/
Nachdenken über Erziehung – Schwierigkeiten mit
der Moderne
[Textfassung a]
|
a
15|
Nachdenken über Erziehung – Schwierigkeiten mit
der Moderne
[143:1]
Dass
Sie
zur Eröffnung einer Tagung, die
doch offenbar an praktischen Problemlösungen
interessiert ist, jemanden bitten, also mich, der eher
----------------------------------------
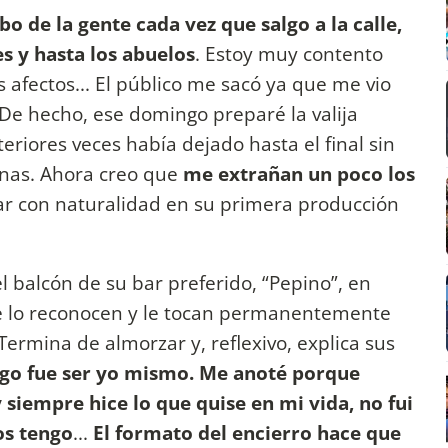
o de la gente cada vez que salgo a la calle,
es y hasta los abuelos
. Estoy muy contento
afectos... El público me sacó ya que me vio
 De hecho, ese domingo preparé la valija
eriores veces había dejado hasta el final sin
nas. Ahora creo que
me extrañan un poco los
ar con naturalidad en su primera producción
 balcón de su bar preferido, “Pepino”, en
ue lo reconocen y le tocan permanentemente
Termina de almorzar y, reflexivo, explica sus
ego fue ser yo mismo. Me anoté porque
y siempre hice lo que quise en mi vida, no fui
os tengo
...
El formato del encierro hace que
----------------------------------------
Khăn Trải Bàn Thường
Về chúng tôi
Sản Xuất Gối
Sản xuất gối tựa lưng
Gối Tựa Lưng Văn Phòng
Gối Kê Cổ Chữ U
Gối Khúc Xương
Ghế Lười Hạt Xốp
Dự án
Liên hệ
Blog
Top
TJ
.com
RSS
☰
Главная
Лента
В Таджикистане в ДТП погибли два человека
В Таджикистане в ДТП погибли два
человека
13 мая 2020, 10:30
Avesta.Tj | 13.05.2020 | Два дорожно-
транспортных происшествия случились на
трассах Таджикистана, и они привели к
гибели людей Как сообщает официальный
----------------------------------------
| TASK BRIEF |
Which lines above run from the one containing "nas. Ahora creo que" to the one containing "El formato del encierro hace que"? Give them again exactly, both ends included.

| OUTPUT FOR THIS TASK |
nas. Ahora creo que
me extrañan un poco los
ar con naturalidad en su primera producción
 balcón de su bar preferido, “Pepino”, en
ue lo reconocen y le tocan permanentemente
Termina de almorzar y, reflexivo, explica sus
ego fue ser yo mismo. Me anoté porque
y siempre hice lo que quise en mi vida, no fui
os tengo
...
El formato del encierro hace que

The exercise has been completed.